What’s really under the Baker Tower Construction Zone

By Marguerite Irefin | 9/23/16 10:29am

Baker tower is hands down the most recognizable symbol on campus. As a freshman, Googling pictures of Dartmouth yielded Baker tower, smiling white people and Sperry’s with socks. On the first day of freshman year I anticipated its familiar façade, but alas, it was covered in a giant and probably unnecessarilyexpensive tarp with its picture on it.

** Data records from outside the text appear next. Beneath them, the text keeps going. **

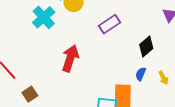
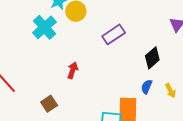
red arrow: (70, 58) -> (73, 70), size x0.6
brown square: (30, 94) -> (49, 104), moved

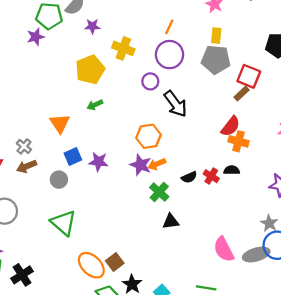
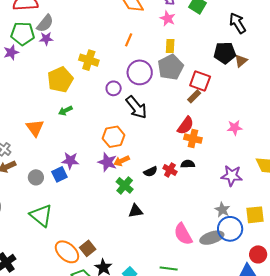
purple star: (92, 26) -> (46, 39), moved
purple circle: (170, 55) -> (140, 72), moved
gray pentagon: (216, 60) -> (171, 67), turned -30
blue square: (73, 157) -> (59, 174), moved

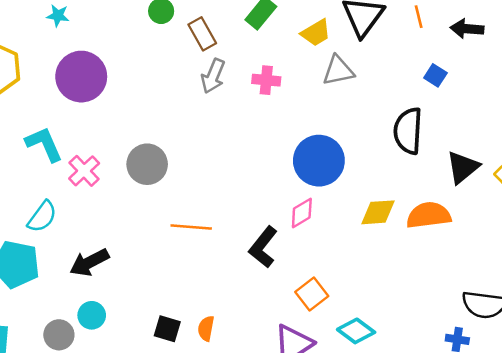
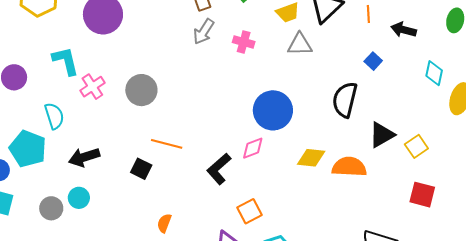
cyan semicircle: (42, 217) -> (54, 116), turned -64
black square: (167, 329) -> (141, 169), moved

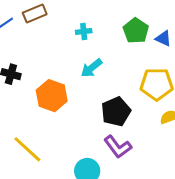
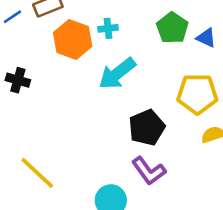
cyan arrow: (91, 68) -> (117, 74), size x1.4
orange hexagon: (52, 96) -> (73, 39), moved

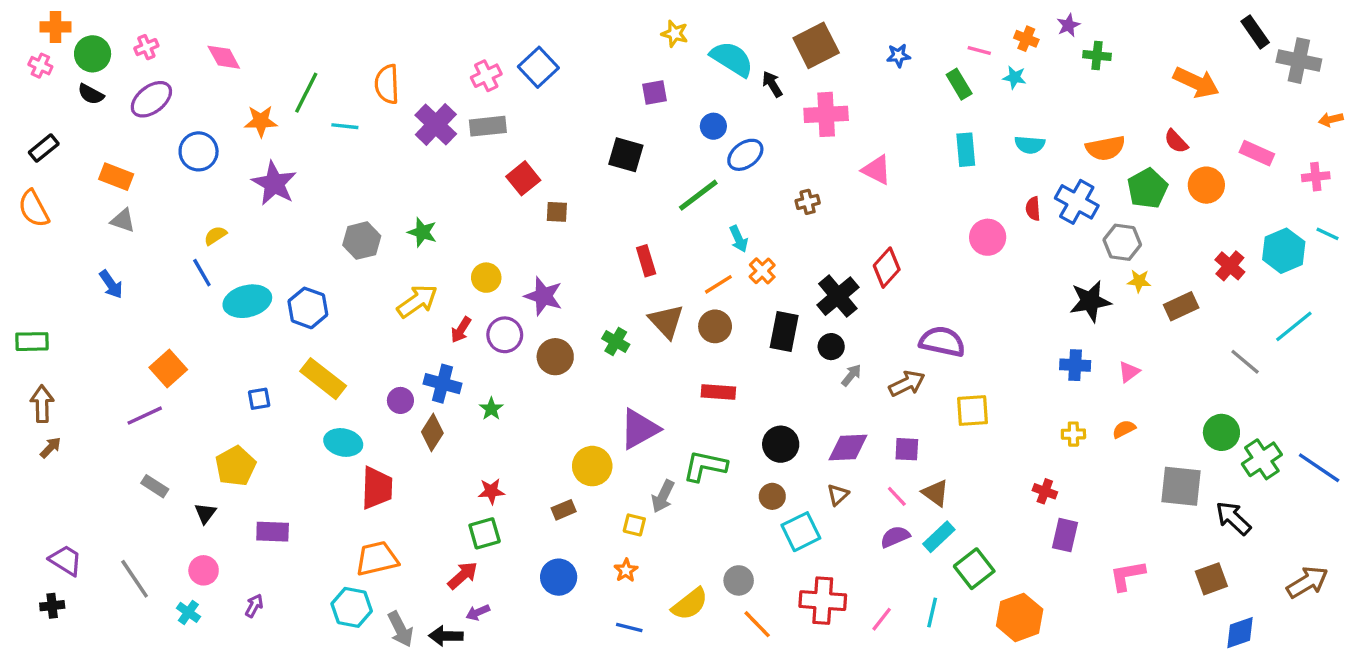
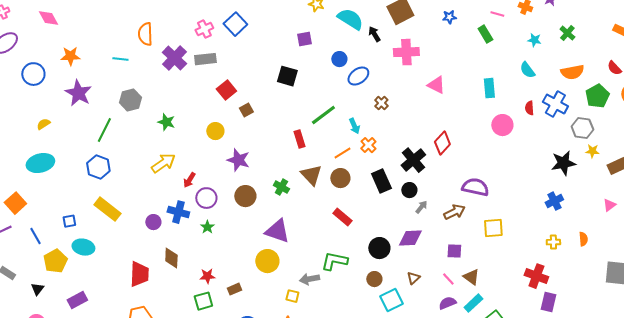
green cross: (1097, 56) -> (567, 33), moved, turned 35
cyan star: (1015, 77) -> (534, 40), moved
green line: (306, 93) -> (104, 130), moved
cyan semicircle: (1030, 145) -> (527, 70), turned 48
cyan rectangle: (966, 150) -> (489, 88), moved
green line: (698, 195) -> (323, 115), moved
brown cross: (808, 202) -> (381, 103), moved, turned -32
brown square: (557, 212) -> (246, 110), turned -32
gray hexagon: (362, 241) -> (130, 100), moved
blue line: (202, 273) -> (35, 236), moved
yellow circle: (486, 278) -> (215, 131), moved
cyan ellipse: (247, 301) -> (40, 163), moved
black rectangle: (784, 331) -> (381, 181), turned -35
purple circle: (505, 335) -> (206, 198), moved
blue cross: (1075, 365) -> (554, 201), turned -30
pink triangle: (1129, 372) -> (609, 205), moved
red rectangle: (718, 392) -> (342, 217), turned 36
purple triangle: (639, 429) -> (277, 231), moved, turned 48
orange semicircle: (1124, 429) -> (583, 239), turned 112
brown diamond: (432, 432) -> (171, 258), moved, turned -30
cyan ellipse: (343, 442) -> (83, 247), moved
purple diamond: (848, 448) -> (410, 238), moved
red cross: (1045, 491) -> (536, 276), size x1.6
gray arrow: (663, 496) -> (309, 279), turned 54
brown rectangle: (564, 510) -> (234, 289), moved
purple rectangle: (273, 532) -> (77, 300), turned -30

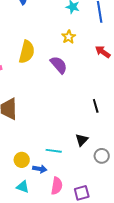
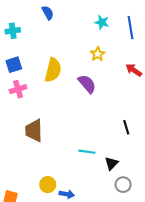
cyan line: (54, 151) -> (87, 152), moved
gray circle: (102, 156) -> (123, 185), moved

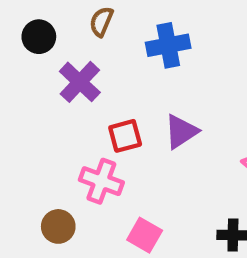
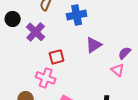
black circle: (39, 37) -> (13, 19), moved
purple triangle: (181, 132) -> (94, 45), moved

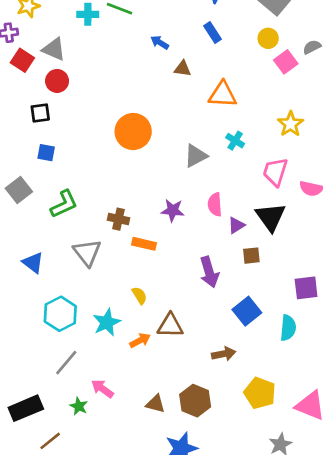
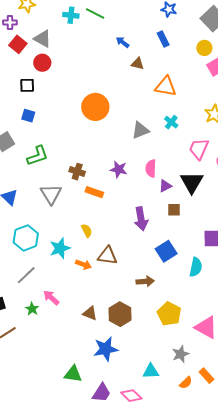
orange arrow: (140, 340) -> (83, 265), turned 42

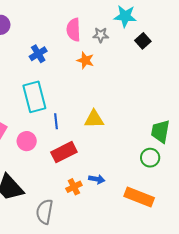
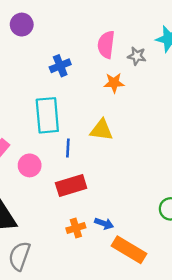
orange star: (85, 60) -> (114, 83), turned -30
yellow triangle: (94, 119) -> (101, 130), moved
orange rectangle: (139, 197) -> (129, 250), moved
gray semicircle: (45, 212) -> (19, 256), moved

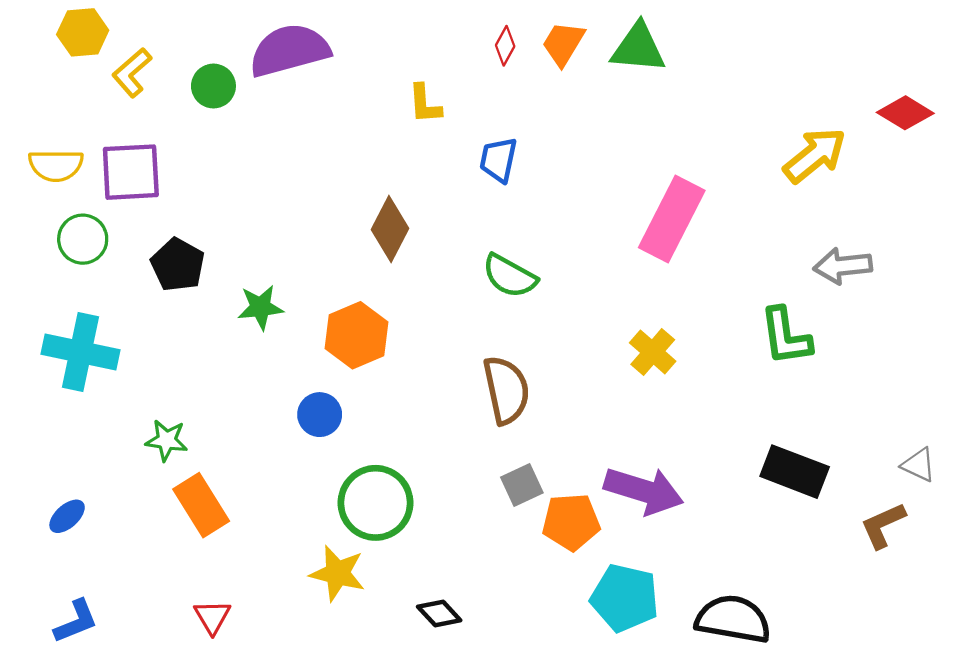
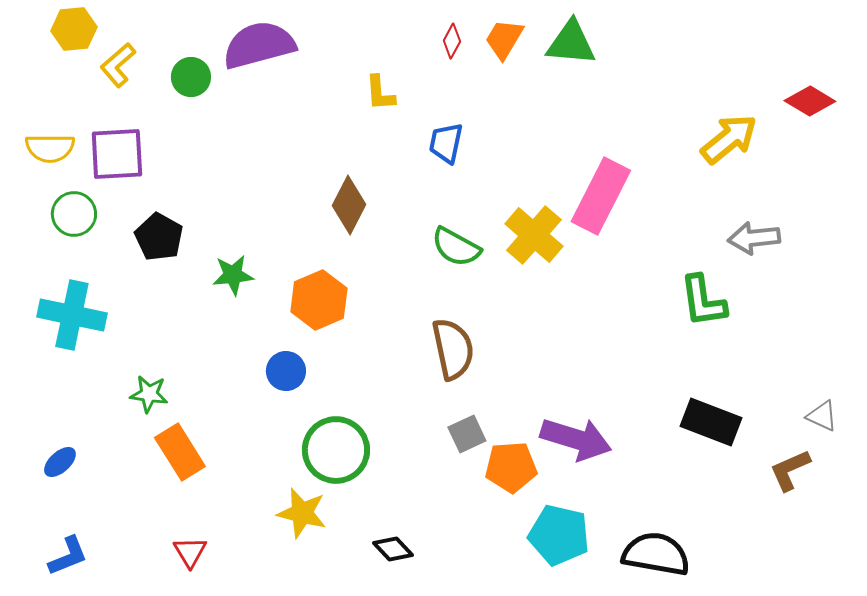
yellow cross: (653, 352) -> (534, 235), moved, size x1.4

That got me thinking: Are they actually renovating the tower? Or is there a whole other project waiting in the wings to be revealed only when the tarp comes down? So, inspired by DJ Khalid telling me not to “play myself,” I decided to come up with some conspiracies to explain what is really under that picture of Baker tower.  So, what could really be under there you ask?

  1. Academic Rigor

Courtesty of Fox via memes.com

Ah, yes, the phrase that has been shoved down every ’20’s throat more than Cabot cheese. It’s such a popular topic on campus (and by on campus I mean in Hanlon’s heart, soul and veins) that there’s no way it’s just an ideology. Odds are, Baker tower is no longer a tower at all, but a giant red neon sign spelling out ACADEMIC RIGOR, flashing into the night, a beacon for lost souls in Hanover and beyond to return to academia.

  1. The Hard Alcohol
Courtesy of NBC via whatgiftoday.tumblr.com

It’s no secret that the hard alcohol ban is real and in effect, but where has the rum all gone? Maybe the tower isn’t a tower at all but a giant tower-shaped bottle filled with all of the hard alcohol that has been confiscated in the last year. Who knows if vodka will flow freely out of the copper top, ending the seemingly endless drought, or if the bottle will serve as a classic “look but do not touch” mechanism.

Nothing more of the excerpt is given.